I would think using them during training would be fine, but I only use them at meets. I see about a 5, sometimes 10 lbs increase on the bench. The ammonia capsules burn the heck out of my nose, but doesn't make my eyes water. You might be getting too much of a whiff. They are supposed to increase the amount of oxygen in your blood. The reason some lifts are not completed is due to carbon dioxide build up in the muscles, which impedes their ability to perform work. The more oxygen the muscle gets, the better off you are.

----------


## Doc.Sust

i use them only on 3rd attempts at meets. ocasionaly in the gym if it is a huge ,huge lift(more than i ever tried before)

----------


## RJstrong

I use them for all my attempts in a meet... and occasionally for big attempts in the gym. I just tried some nose tork the other day for a squat attempt in the gym... good stuff! it works best right after your work out partner slaps you around a bit...  :Evil2:

----------


## Doc.Sust

where does one buy nose torque?i have heard of it, but never tried that name out.

----------


## RJstrong

> where does one buy nose torque?i have heard of it, but never tried that name out.

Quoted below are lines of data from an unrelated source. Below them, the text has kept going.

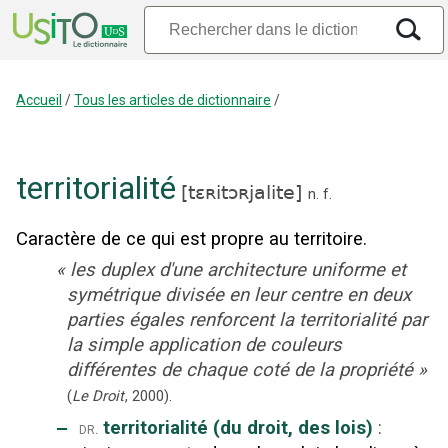
Accueil
/
Tous les articles de dictionnaire
/
territorialité
[
tɛʀitɔʀjalite
]
n.
f.
Caractère de ce qui est propre au territoire.
«
les duplex d'une architecture uniforme et
symétrique divisée en leur centre en deux
parties égales renforcent la territorialité par
la simple application de couleurs
différentes de chaque coté de la propriété
»
(
Le Droit
,
2000
).
‒
territorialité (du droit, des lois)
:
dr.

try inzernet.com... click on accessories... you will find it there for $6

----------


## Doc.Sust

cool thanks!

----------


## OldPLer

Use ammonia caps on lifts in competition only, kinda gives me more pysch.

----------


## powerliftmike

Yeah, inzernet.com has them. Thanks bros, I will use them sparing. If I hold it farther away from nose, the powder doesn't go up my nose and so I dont get watery-eyes or knocked over. Error on my part, sorry. haha

----------


## redmango

not to change the subject, but do yall think that taking a snort before a track and field event such as shot put or discus would help???

----------


## RJstrong

> not to change the subject, but do yall think that taking a snort before a track and field event such as shot put or discus would help???

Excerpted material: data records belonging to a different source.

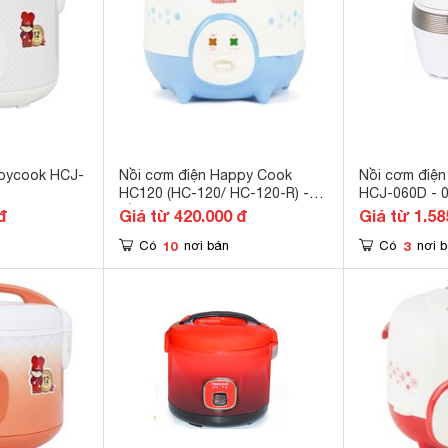
ppycook HCJ-
Nồi cơm điện Happy Cook
Nồi cơm điệ
HC120 (HC-120/ HC-120-R) -
HCJ-060D - 0.
Nồi cơ, 1.2 lít
đ
Giá từ 420.000 đ
Giá từ 1.58
10
3
Có
nơi bán
Có
nơi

I've never competed in those events but my guess is it would work... I think its worth a shot (no pun intended)...  :Wink/Grin:

----------


## Cdub

Yea i plan on using some for the 100m this year. I have used it at practice. Shit wakes u up.

----------


## Doc.Sust

> not to change the subject, but do yall think that taking a snort before a track and field event such as shot put or discus would help???


try coke! and not the soda!just kidding!

----------


## redmango

lol, ive also heard crystal meth will make you go apeshit crazy in the ring and throw like a madman.

----------


## powerliftmike

> lol, ive also heard crystal meth will make you go apeshit crazy in the ring and throw like a madman.


haha, I wouldn't know... :Smilie:

----------